Mystery of the missing capes

Last week, a bag with 35 KARIGAR Capes went missing on a bus from Ukhimat to Dehradun.

What happens next is a series of nail-biting events.

Here’s what we know: at 11am, the bag with the woven Capes was packed and loaded on a state bus that regularly takes commuters down the winding, mountainous route. At the end of its typical 7-hour journey, our products are picked up from the bus station and passed on to our tailoring teams, who add their finishing touches with armholes, washing and tagging.

When we reached the bus stop to claim our goods, we discovered that our duffel bag was probably taken by an army jawan (soldier), who mistook the bag of 35 colourful capes for his dirty clothes. Possible, because our bag was made from Army camouflage fabric, similar to the bags that troops carry. This bus route is also a common one for troops, who travel to their barracks and back.

But this soldier had got off much earlier, his friend said, and taken another bus to his home in Uttarkashi.

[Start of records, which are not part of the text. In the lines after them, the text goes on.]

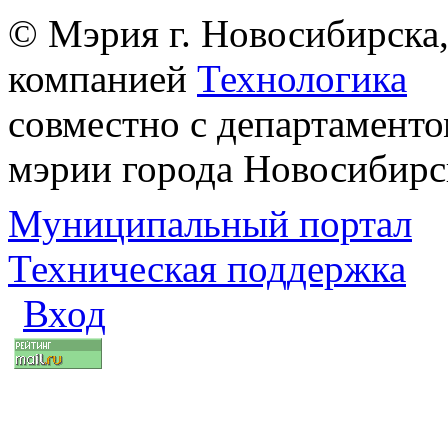
© Мэрия г. Новосибирска,
компанией
Технологика
совместно с департаменто
мэрии города Новосибирс
Муниципальный портал
Техническая поддержка
Вход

Yes, he did come home, his mother confirmed when we finally tracked him down. He had indeed picked up the wrong bag, she said. Now he’s on duty in Jammu and has taken the bag with him.

As we write this, we are heaving a sigh of relief as the travelling Capes are being collected 509km from their original destination. They will soon be put on the commuter bus for Dehradun town, where Hari will be waiting to pick them up.

You’re probably thinking, why a commuter bus in the first place? As a young brand that’s ever-conscious of its eco-footprint, we are encouraged when we realise the positive impact of such decisions, no matter how small.

Every day, multiple times a day, there are commuter buses that depart from the bus stop not far from our weaving centres. Typically, a petrol-fuelled van that travels 10 to 12 km (or 6.5 to 7 miles) adds 1 kg of carbon dioxide (CO2) to the environment. If we wish to transport our products every single time from our weaving centres to our fulfilment centres, we would add an extra 10kg of CO2 to our carbon footprint.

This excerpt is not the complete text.